══ RECORD EXTRACTS ══

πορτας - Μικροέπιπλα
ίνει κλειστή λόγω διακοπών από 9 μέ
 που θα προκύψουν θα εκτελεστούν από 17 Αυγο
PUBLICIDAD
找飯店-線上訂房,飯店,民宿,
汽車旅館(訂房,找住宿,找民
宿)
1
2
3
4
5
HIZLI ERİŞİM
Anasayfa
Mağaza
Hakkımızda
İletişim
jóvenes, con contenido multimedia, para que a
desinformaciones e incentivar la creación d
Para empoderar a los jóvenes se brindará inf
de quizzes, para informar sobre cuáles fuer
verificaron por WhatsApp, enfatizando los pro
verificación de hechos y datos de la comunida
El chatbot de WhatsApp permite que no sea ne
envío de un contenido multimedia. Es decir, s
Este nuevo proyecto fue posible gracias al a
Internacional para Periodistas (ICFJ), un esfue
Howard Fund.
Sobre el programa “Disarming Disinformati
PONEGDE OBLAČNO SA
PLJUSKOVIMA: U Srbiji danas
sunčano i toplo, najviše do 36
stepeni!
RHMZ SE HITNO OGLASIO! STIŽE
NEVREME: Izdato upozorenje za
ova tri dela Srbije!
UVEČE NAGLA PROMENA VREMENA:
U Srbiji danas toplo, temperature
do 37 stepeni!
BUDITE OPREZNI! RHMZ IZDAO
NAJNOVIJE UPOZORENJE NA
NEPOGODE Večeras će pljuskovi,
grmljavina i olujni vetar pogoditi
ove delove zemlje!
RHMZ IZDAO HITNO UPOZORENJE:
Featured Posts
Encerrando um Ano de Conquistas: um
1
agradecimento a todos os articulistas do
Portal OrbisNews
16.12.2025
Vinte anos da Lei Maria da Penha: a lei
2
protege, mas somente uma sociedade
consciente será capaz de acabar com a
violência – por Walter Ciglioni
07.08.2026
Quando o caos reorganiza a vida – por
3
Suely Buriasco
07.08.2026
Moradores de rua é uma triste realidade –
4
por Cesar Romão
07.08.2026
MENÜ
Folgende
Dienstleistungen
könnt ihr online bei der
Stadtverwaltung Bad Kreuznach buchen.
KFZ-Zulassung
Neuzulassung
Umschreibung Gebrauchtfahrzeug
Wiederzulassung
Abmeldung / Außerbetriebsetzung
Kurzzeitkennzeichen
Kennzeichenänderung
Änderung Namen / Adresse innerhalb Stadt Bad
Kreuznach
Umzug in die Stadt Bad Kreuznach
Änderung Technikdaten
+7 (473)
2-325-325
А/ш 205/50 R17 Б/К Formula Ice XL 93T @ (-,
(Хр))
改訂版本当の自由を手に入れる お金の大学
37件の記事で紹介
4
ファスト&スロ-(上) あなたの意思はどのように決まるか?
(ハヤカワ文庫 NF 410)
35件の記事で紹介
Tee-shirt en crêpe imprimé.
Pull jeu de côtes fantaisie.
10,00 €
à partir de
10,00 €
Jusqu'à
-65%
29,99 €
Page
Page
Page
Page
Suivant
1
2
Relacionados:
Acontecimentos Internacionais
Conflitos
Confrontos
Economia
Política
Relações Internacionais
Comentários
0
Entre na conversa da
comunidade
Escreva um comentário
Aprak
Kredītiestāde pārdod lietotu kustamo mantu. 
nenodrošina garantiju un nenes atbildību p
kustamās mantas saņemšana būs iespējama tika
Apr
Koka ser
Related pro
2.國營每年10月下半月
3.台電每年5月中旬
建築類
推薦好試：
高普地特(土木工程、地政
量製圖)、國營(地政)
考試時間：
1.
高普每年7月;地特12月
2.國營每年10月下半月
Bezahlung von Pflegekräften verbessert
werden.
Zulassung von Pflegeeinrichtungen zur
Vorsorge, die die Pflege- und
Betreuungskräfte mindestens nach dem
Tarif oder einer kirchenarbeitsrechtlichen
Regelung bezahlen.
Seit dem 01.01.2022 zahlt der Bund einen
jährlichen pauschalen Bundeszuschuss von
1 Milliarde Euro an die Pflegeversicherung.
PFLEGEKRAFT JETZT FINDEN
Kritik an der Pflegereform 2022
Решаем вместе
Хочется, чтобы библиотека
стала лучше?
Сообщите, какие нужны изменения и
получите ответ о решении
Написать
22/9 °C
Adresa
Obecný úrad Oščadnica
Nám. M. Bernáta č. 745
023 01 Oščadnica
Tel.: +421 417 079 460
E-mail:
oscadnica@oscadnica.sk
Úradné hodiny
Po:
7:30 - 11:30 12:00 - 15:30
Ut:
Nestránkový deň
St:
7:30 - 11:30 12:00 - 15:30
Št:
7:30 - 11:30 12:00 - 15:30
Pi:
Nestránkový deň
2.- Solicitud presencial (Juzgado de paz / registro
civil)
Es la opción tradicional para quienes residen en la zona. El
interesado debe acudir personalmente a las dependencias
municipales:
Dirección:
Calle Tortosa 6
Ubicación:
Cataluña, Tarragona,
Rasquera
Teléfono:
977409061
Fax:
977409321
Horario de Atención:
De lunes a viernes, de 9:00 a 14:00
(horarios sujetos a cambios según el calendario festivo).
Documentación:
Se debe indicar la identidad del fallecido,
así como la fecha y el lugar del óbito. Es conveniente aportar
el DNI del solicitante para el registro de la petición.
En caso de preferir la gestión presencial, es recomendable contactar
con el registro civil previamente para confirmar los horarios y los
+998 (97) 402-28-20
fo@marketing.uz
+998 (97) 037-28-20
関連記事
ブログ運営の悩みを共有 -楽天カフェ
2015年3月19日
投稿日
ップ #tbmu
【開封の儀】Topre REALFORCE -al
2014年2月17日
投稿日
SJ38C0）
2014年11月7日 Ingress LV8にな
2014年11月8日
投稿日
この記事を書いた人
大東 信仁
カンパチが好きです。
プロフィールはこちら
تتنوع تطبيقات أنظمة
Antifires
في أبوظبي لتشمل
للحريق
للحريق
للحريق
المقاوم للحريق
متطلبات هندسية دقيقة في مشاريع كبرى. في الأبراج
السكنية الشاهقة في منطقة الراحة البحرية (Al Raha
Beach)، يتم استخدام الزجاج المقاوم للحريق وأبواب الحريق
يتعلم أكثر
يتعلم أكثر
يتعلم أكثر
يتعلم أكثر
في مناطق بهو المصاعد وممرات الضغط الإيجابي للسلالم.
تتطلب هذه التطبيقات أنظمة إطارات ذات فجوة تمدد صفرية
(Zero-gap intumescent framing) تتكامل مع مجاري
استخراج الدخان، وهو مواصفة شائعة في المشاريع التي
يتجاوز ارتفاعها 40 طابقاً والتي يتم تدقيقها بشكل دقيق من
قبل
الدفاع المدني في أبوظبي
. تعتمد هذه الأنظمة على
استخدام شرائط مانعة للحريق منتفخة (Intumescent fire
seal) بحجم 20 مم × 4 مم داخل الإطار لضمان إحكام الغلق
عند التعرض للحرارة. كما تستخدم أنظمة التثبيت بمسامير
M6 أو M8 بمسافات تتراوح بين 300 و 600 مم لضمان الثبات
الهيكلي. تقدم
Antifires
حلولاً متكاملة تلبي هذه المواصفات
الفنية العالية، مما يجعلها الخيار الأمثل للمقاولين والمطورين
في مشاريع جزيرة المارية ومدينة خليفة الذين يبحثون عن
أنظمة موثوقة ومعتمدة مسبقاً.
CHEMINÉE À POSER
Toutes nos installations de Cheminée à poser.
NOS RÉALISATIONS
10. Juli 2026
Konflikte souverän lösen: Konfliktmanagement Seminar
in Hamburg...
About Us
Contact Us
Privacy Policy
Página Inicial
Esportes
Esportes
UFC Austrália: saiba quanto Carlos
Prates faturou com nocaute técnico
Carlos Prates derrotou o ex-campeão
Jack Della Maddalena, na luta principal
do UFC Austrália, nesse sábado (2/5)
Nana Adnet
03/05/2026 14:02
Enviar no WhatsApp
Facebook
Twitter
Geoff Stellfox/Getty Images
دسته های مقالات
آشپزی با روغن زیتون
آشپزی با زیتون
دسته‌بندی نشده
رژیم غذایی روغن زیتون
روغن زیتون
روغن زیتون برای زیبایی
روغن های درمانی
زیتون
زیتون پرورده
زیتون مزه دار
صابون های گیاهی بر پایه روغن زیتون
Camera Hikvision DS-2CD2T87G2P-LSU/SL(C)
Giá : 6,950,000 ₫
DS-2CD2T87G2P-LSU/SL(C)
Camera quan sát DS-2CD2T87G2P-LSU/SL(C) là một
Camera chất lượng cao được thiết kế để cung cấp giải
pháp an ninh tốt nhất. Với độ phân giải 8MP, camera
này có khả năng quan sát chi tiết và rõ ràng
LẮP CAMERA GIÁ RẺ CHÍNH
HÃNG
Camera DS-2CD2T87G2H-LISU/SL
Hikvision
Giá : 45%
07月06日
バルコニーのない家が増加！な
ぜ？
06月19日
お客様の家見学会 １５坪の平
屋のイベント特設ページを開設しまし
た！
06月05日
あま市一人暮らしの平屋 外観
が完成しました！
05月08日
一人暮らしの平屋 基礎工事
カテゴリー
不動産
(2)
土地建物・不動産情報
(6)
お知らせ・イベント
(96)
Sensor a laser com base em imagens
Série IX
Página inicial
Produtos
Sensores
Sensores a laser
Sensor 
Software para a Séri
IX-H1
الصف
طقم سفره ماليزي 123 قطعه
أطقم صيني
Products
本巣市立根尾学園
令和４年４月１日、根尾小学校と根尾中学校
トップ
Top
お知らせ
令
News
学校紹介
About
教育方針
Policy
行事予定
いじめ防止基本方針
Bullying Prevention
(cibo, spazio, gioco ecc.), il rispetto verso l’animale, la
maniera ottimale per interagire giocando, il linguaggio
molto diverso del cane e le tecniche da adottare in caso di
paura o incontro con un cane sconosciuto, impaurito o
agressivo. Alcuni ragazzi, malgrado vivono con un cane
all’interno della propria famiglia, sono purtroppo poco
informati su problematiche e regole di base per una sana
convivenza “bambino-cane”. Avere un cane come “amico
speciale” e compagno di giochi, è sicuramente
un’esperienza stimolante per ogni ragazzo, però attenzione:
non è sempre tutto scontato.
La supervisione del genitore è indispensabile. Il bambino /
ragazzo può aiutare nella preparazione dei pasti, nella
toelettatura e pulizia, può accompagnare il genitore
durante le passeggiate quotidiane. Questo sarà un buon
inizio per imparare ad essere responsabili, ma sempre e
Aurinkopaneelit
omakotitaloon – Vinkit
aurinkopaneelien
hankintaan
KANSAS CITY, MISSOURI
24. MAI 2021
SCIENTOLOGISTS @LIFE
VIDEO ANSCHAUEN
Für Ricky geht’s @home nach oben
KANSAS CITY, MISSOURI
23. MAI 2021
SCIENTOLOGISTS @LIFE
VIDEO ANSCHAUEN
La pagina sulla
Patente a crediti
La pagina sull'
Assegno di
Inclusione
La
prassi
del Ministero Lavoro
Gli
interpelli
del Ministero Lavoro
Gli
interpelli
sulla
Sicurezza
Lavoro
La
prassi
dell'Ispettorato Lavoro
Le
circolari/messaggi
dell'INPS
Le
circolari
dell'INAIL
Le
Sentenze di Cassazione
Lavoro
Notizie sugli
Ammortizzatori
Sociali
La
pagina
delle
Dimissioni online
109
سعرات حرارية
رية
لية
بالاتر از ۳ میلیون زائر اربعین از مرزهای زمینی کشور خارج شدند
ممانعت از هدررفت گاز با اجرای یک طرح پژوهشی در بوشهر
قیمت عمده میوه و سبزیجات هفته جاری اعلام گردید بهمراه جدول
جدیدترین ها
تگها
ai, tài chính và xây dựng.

═══

THE TASK: The expected response consists solely of the lines from the one with "24. MAI 2021" through the end of the records, repeated exactly.

ANSWER SPACE:
24. MAI 2021
SCIENTOLOGISTS @LIFE
VIDEO ANSCHAUEN
Für Ricky geht’s @home nach oben
KANSAS CITY, MISSOURI
23. MAI 2021
SCIENTOLOGISTS @LIFE
VIDEO ANSCHAUEN
La pagina sulla
Patente a crediti
La pagina sull'
Assegno di
Inclusione
La
prassi
del Ministero Lavoro
Gli
interpelli
del Ministero Lavoro
Gli
interpelli
sulla
Sicurezza
Lavoro
La
prassi
dell'Ispettorato Lavoro
Le
circolari/messaggi
dell'INPS
Le
circolari
dell'INAIL
Le
Sentenze di Cassazione
Lavoro
Notizie sugli
Ammortizzatori
Sociali
La
pagina
delle
Dimissioni online
109
سعرات حرارية
رية
لية
بالاتر از ۳ میلیون زائر اربعین از مرزهای زمینی کشور خارج شدند
ممانعت از هدررفت گاز با اجرای یک طرح پژوهشی در بوشهر
قیمت عمده میوه و سبزیجات هفته جاری اعلام گردید بهمراه جدول
جدیدترین ها
تگها
ai, tài chính và xây dựng.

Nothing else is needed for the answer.